Em agosto, após o recesso parlamentar em Brasília, o Governo Federal deve enviar ao Congresso Nacional uma proposta para o fim do saque-aniversário do Fundo de Garantia do tempo de serviço (FGTS). O ministro do trabalho Luiz Marinho defende o fim do saque-aniversário e diz que a proposta está em fase final de conclusão, após análise técnica.

O saque-aniversário foi criado por lei em 2019, no governo do ex-presidente Jair Bolsonaro, permitindo que o trabalhador opte por desembolsos anuais, sempre no mês de seu aniversário. Entretanto, quando é demitido, o trabalhador não tem direito de acessar o saldo integral do fundo e apenas recebe a multa rescisória, o que tem gerado muitas críticas por parte do ministro, que entende que isso deve ser corrigido.

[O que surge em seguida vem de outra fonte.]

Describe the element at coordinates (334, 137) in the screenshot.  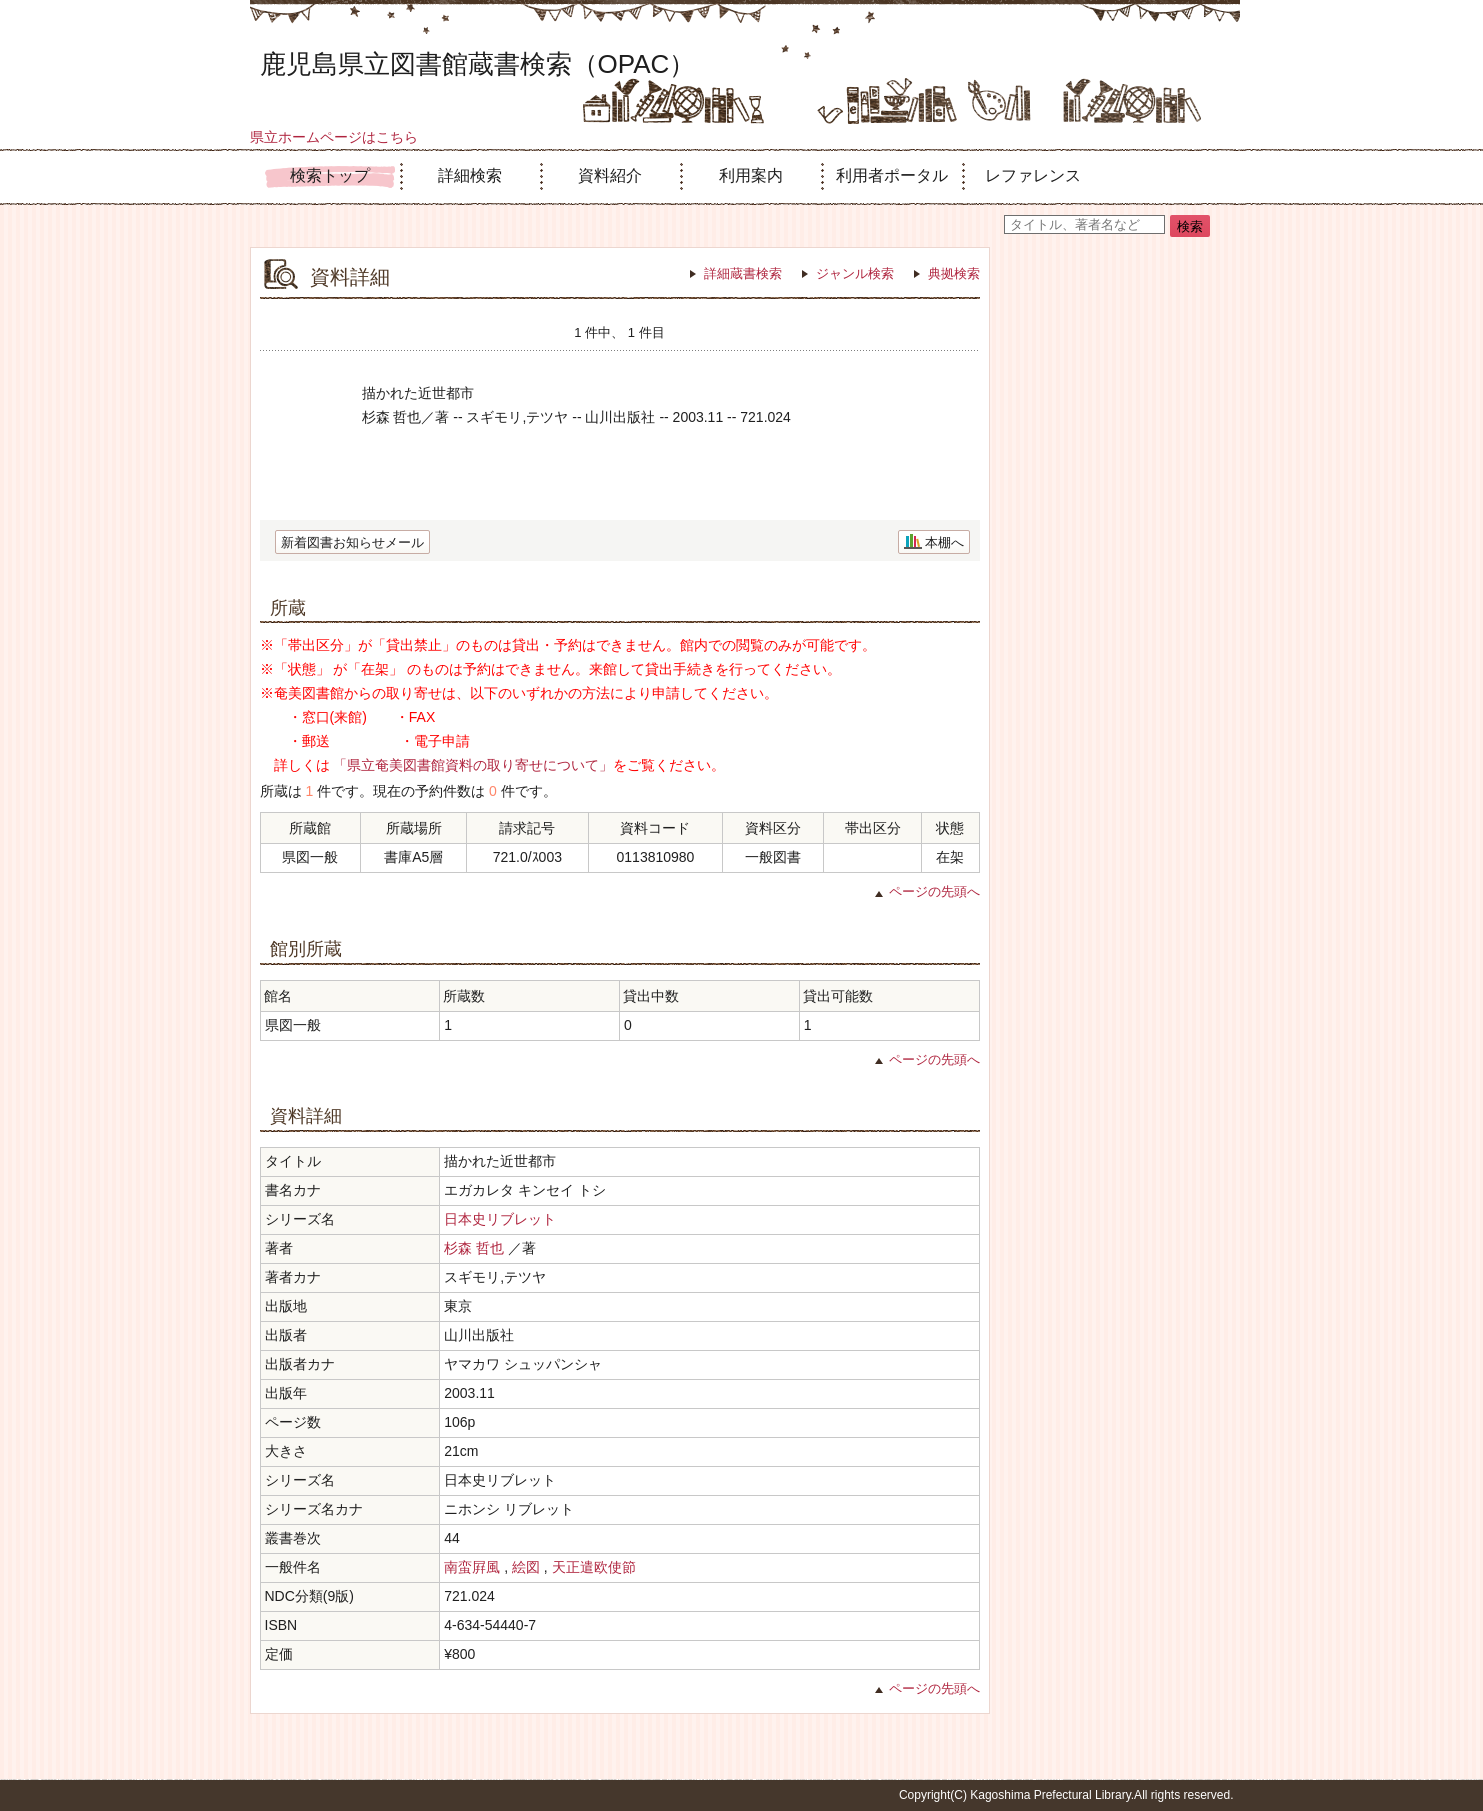 I see `県立ホームページはこちら` at that location.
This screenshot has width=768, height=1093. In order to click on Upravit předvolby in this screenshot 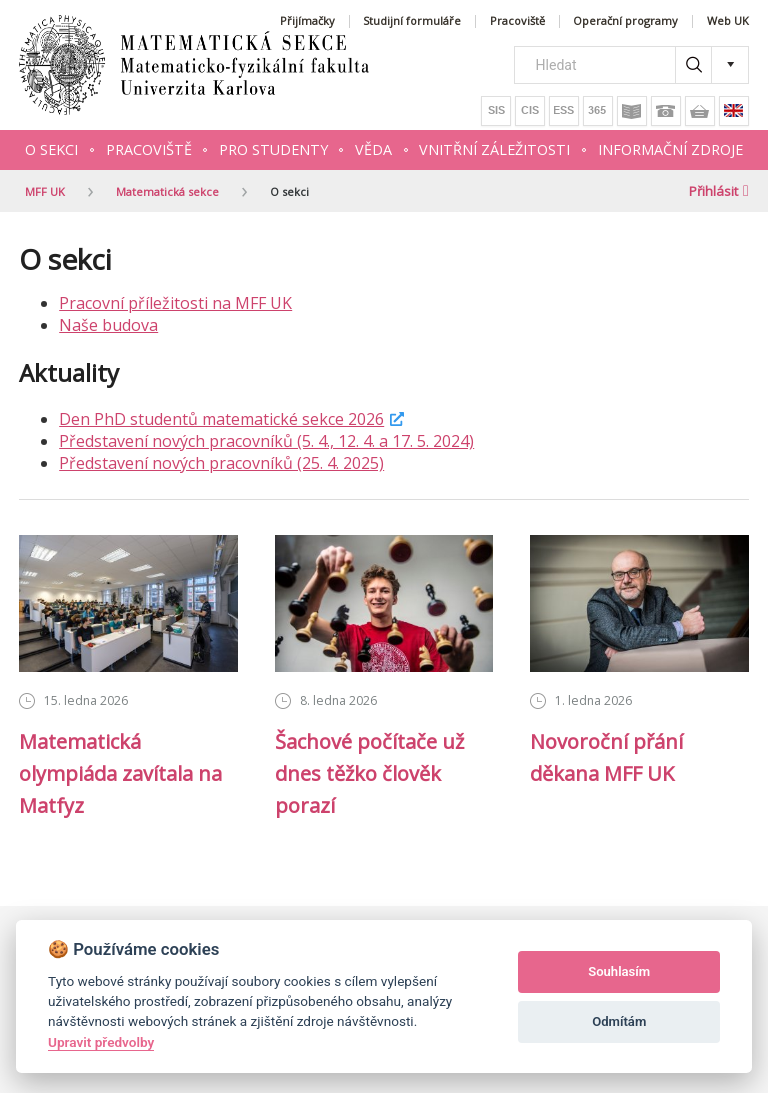 , I will do `click(101, 1042)`.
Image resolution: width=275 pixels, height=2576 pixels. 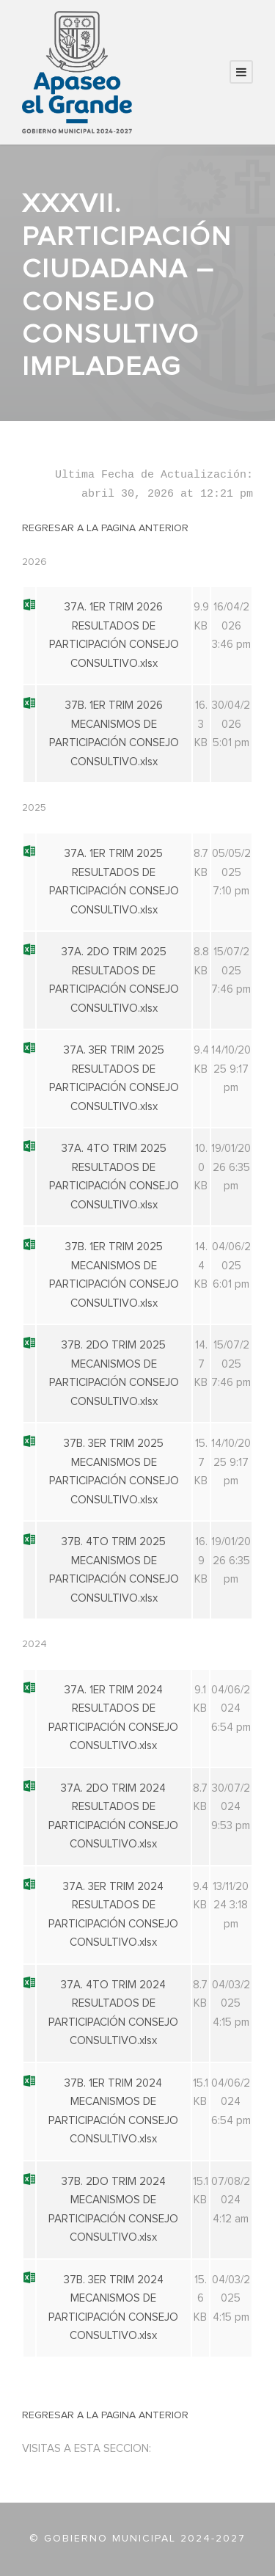 What do you see at coordinates (105, 528) in the screenshot?
I see `REGRESAR A LA PAGINA ANTERIOR` at bounding box center [105, 528]. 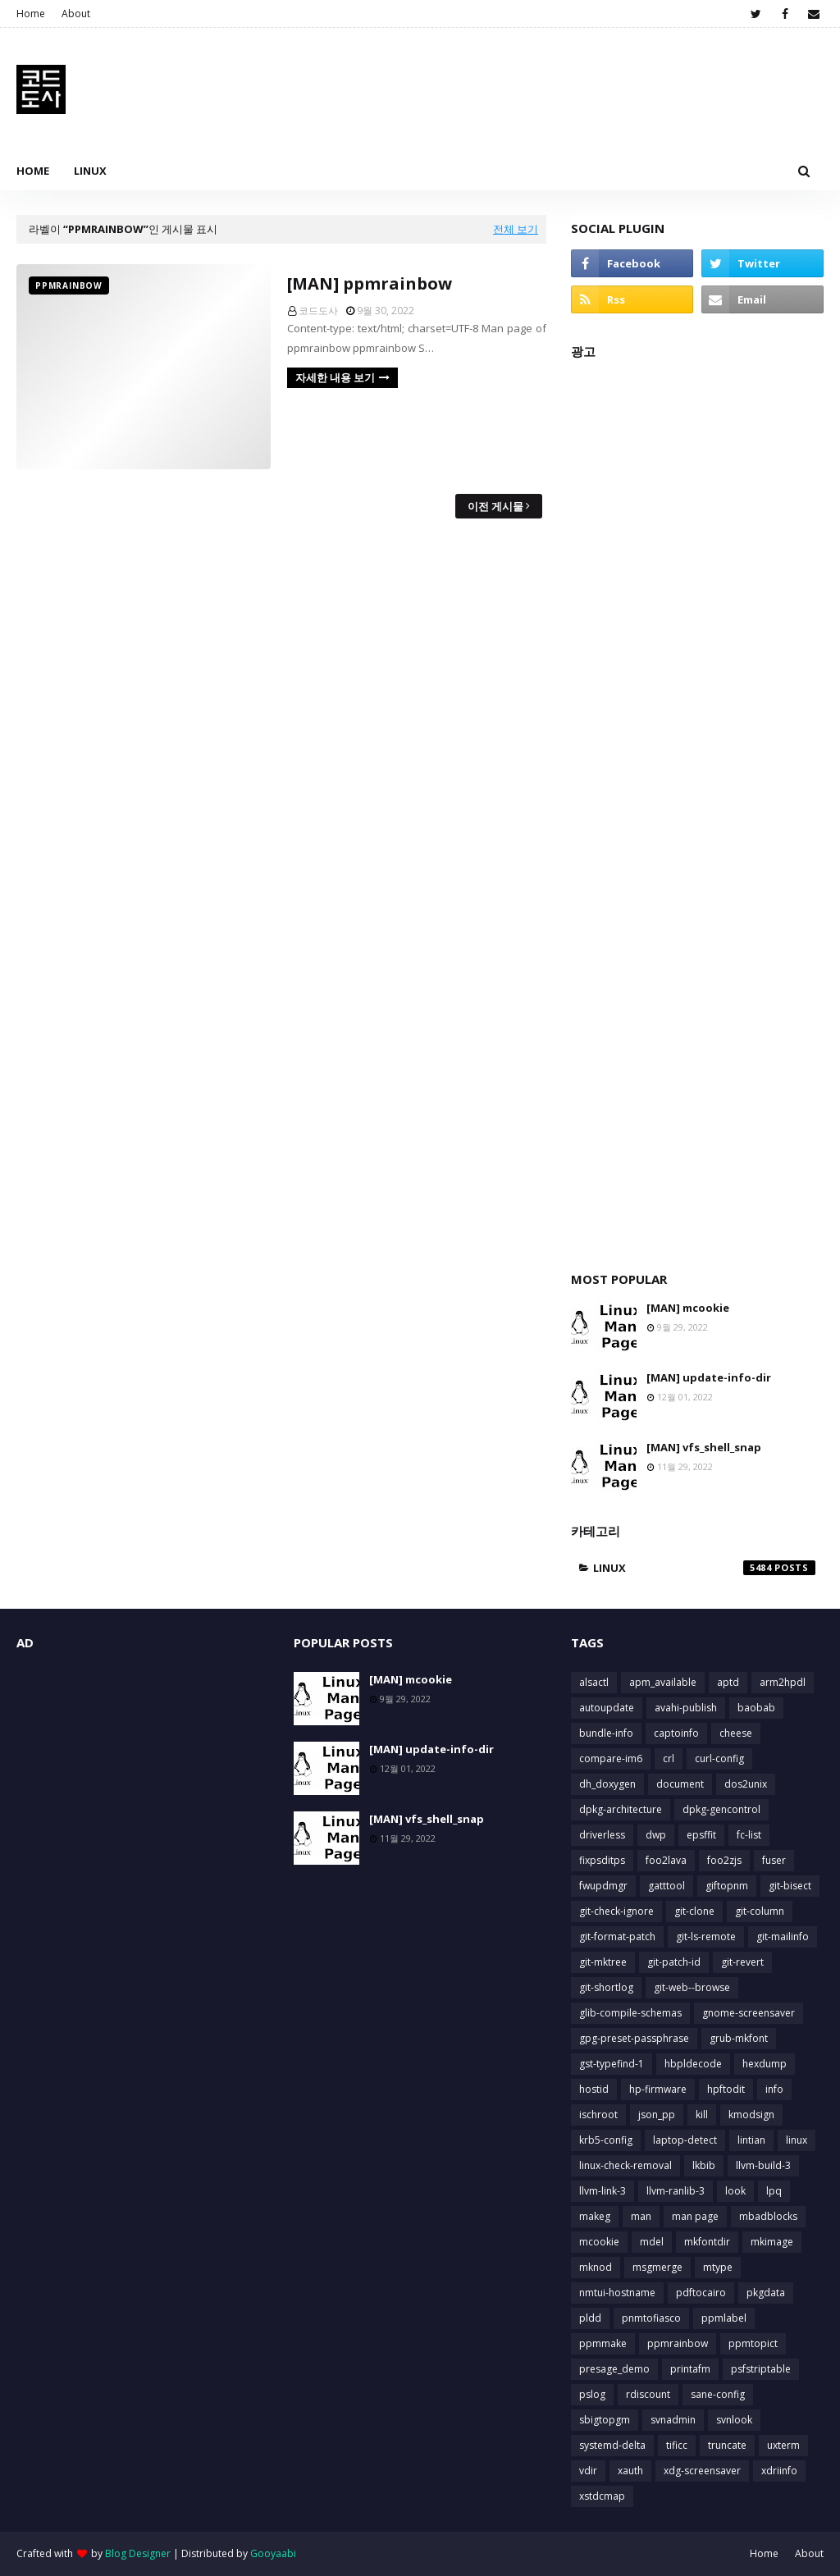 Image resolution: width=840 pixels, height=2576 pixels. Describe the element at coordinates (772, 2242) in the screenshot. I see `mkimage` at that location.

No início deste ano, segundo dados do FGTS, 28,6 milhões de trabalhadores haviam aderido à modalidade, e as retiradas somaram R$ 33 bilhões. Quem faz a opção pode ainda contratar crédito no mercado tendo como garantia a antecipação dos saques. Foram R$ 20 bilhões antecipados em forma de crédito. Só que para o ministro Marinho, não permite o acesso aos recursos do trabalhador quando ele mais precisa, em caso de desemprego.

O Conselho do FGTS, que é integrado por representantes de centrais sindicais e de entidades empresariais, avalia a proposta de mudança, já que o fundo é utilizado para financiamento de projetos de infraestrutura, como habitação e saneamento. A análise é quanto ao impacto que pode resultar a alteração.